The Bowling Challenge

,

I wrote an article recently (Is

all code really code? One question from an interview) that discusses why I

think developers look at TSQL as being "different" than "real" code. The article

definitely provoked a good discussion, you may find it interesting just for that

part alone. So what about you, SQL reader? While I don't argue that you should use the

correct tool for the task, are you capable of writing something more than the

average insert, update, and delete stored procedures? Is that a challenge?!

Now bear with me for a moment while we cover one other background topic.

Recently I conducted a training session with my team to introduce them to

Test Driven Development

(TDD). If you're not familiar with it, the idea is simple - before you write any

code, you write a test that fails, then you make the test pass, and so on. It's

not something that seems obviously more productive when you talk about it and in

truth I've yet to do it enough to be able to give a fair opinion. If you're at

the point in your career where the following makes sense, you might be ready to

tackle it - using TDD results in code that is more easily tested. A nice side

affect is you get almost 100% code coverage.

For the training session the task was to use TDD to create a set of objects

that would score a bowling game. I drew the inspiration from Robert Martin's

fine book

Agile Software Development, Principles, Patterns, and Practices, but you can

see the excerpt in question

here.

Once we got into it we found that designing tests and objects wasn't the hard

part, it was the scoring algorithm. Almost everyone (we pair programmed) had a

game object and a collection of frame objects with just minor variations.

If you've bowled before you know that the scoring is a little, well,

complicated. If you haven't you should go once! Until you have time, you can

review how to score here.

No one got their code to work in the time allotted, but we had some fun and got

to try something new.

Ready for the challenge?

Create a table using the following script:

create table Scores (
RowID int identity(1,1) not null,
UserID int not null,
DateAdded smalldatetime default GetDate(),
FrameNumber tinyint not null,
NumberOfPins tinyint not null)

For the challenge we won't worry about indexes or security. It'll be up to

you to populate the table with data to use for Part 2 as needed.

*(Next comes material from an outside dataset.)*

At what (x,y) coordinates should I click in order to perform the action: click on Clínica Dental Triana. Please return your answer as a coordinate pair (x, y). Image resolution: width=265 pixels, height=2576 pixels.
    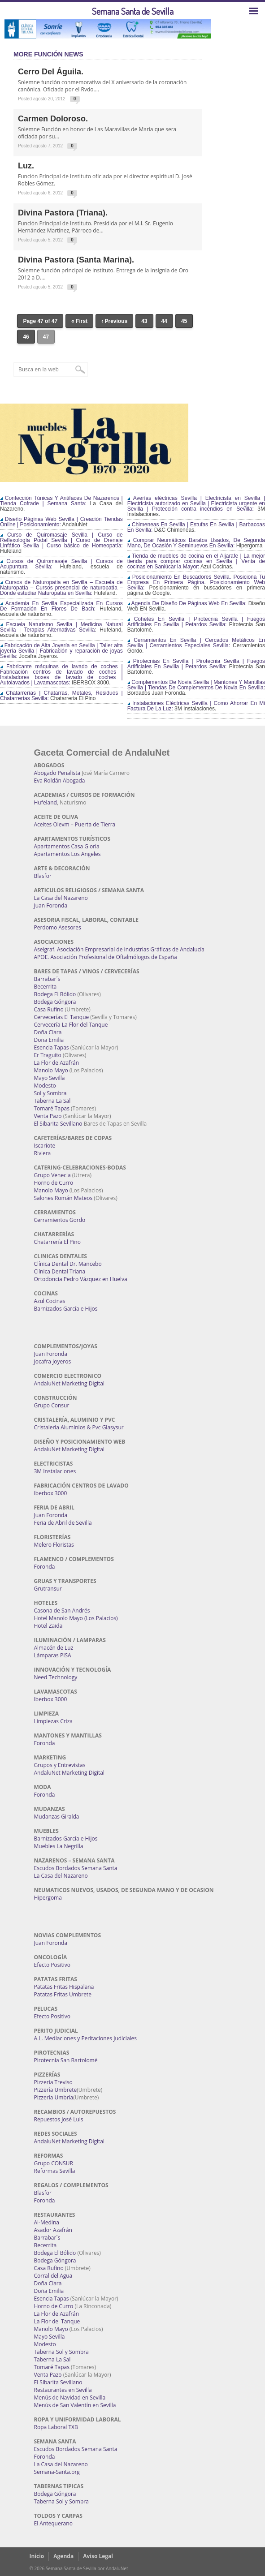
    Looking at the image, I should click on (60, 1271).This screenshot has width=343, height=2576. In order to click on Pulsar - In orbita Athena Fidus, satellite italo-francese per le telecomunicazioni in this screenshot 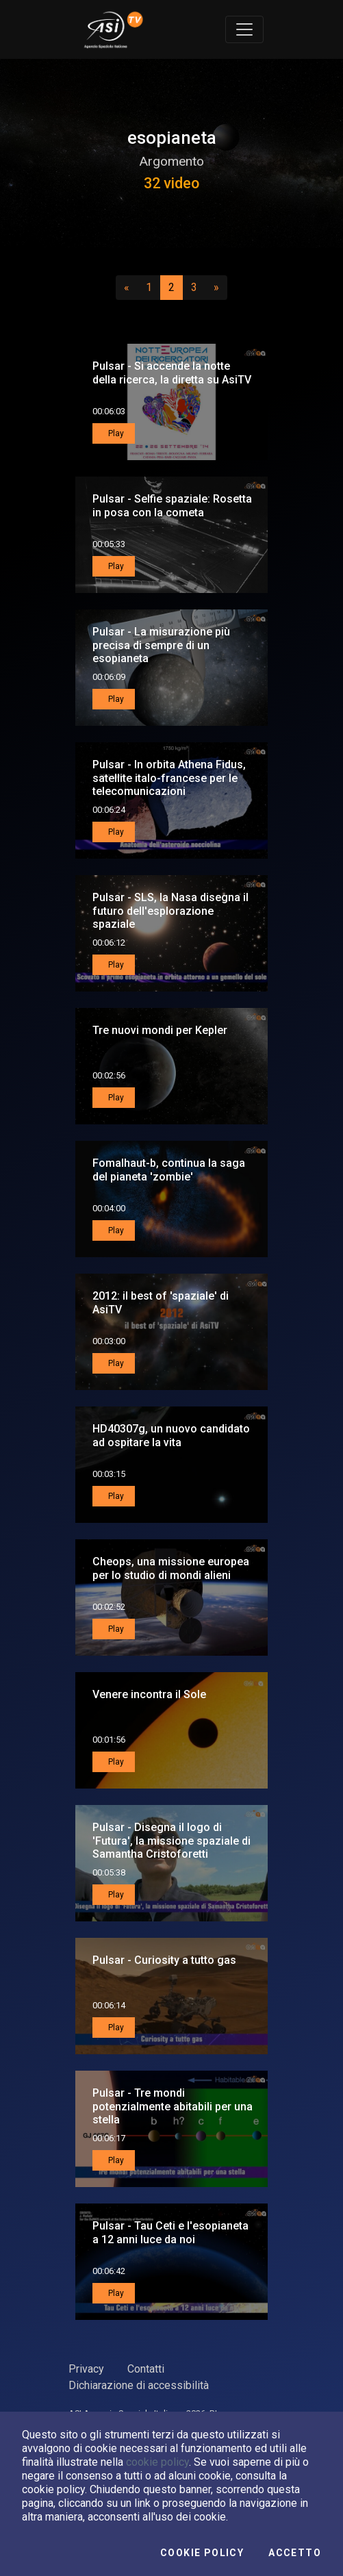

Part 2 is to write a stored procedure using pure TSQL only (no sp_oa~ procs

or custom extended stored procedures) that will calculate the score for each

frame that is possible to score. For example, if the bowler has completed four

throws hitting 4 pins each time, the results would look something like this:

Insert into Scores (UserID, FrameNumber, NumberOfPins) Values (1, 1, 4)
Insert into Scores (UserID, FrameNumber, NumberOfPins) Values (1, 1, 4)
Insert into Scores (UserID, FrameNumber, NumberOfPins) Values (1, 1, 4)
Insert into Scores (UserID, FrameNumber, NumberOfPins) Values (1, 1, 4)

Running our stored proc should return something like the output below. They

earned 8 pins in the first frame, 8 pins in the second frame for a cumulative

total in the second frame of 16 pins.

Frame 1    8
Frame 2    16

If they have completed all ten frames the tenth frame should contain the

total score for the entire game. Here is one hint: a perfect game should have a

final score of 300.

Send me your code as a script file - don't post in the discussion area! If

you have questions to clarify the requirements or just on TDD, please do post

those. The contest will be open for 30 days from the date this is published in

the newsletter. Once the contest ends, we'll start testing. We'll pick a winner

from among the entries that passes all the tests. Steve Jones will be the final

judge. And what do you get for winning? It's more work than you think, so we've

got a prize worthy of it

A free printed copy of our Best of SQLServerCentral.com Volume 2
and
A SQLServerCentral.com shirt!

Want to have a little more fun? Challenge the other DBA's on your team, or

see if the developers can do it, even if they have to use code instead of

TSQL.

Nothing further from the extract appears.